* ASSIGNMENT *
Every line below that carries the word "Tromelin" needs to be copied.

Stored data entries:
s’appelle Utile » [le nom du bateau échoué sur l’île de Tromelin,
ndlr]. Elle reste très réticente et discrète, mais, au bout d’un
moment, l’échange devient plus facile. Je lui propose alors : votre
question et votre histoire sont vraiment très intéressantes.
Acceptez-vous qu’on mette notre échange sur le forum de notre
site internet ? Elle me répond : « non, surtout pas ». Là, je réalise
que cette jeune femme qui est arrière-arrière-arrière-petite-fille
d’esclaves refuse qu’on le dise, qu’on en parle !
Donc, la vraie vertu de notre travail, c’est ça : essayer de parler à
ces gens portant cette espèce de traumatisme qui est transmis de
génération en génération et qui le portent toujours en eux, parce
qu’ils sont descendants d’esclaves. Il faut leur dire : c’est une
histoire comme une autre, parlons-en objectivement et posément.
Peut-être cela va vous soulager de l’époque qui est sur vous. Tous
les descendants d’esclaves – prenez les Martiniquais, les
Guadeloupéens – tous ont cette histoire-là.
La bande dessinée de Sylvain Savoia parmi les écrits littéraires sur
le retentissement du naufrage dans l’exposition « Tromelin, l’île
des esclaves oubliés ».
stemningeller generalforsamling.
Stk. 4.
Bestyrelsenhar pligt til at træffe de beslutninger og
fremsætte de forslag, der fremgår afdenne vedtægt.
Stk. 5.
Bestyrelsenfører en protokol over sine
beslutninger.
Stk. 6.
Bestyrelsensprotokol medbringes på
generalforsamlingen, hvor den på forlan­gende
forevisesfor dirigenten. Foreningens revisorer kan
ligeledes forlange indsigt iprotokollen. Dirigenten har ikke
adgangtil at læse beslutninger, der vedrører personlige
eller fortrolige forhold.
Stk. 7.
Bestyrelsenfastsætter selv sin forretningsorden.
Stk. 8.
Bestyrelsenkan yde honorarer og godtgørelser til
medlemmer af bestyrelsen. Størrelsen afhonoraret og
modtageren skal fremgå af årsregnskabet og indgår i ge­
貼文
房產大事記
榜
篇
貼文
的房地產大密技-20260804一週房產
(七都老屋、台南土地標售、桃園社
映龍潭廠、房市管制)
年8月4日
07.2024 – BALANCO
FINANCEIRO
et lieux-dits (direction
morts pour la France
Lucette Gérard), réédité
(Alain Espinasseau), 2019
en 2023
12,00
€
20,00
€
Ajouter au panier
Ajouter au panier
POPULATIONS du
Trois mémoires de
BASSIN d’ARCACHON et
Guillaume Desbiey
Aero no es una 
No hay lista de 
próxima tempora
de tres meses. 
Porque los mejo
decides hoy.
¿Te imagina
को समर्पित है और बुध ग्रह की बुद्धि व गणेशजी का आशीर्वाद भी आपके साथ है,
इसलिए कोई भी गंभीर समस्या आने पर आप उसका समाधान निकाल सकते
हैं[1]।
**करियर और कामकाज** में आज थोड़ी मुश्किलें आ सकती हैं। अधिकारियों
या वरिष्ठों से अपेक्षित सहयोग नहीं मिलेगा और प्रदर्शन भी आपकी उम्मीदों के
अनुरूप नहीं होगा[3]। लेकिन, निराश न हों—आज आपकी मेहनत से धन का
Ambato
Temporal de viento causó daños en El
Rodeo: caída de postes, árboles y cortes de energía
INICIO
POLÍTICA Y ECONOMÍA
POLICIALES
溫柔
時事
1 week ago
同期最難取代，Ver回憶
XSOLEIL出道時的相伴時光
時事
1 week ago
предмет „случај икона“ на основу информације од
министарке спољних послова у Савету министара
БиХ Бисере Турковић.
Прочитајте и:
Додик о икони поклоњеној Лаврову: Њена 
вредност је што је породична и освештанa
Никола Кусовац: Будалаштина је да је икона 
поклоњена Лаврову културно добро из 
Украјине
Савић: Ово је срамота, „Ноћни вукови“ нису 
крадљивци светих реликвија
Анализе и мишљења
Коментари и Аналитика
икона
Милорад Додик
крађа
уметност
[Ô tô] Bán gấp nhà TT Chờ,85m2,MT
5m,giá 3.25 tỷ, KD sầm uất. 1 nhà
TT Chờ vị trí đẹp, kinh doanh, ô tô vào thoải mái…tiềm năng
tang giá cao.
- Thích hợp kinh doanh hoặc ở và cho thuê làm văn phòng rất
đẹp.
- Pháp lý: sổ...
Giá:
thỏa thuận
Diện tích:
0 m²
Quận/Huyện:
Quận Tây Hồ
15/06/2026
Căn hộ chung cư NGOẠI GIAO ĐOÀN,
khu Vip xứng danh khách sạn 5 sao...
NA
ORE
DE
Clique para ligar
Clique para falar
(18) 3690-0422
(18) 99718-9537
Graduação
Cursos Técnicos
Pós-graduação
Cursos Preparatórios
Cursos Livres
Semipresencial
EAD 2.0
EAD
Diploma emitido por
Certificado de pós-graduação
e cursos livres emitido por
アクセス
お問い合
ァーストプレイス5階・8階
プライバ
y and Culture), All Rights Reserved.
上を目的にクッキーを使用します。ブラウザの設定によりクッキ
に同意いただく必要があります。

* RESPONSE AREA *
s’appelle Utile » [le nom du bateau échoué sur l’île de Tromelin,
le retentissement du naufrage dans l’exposition « Tromelin, l’île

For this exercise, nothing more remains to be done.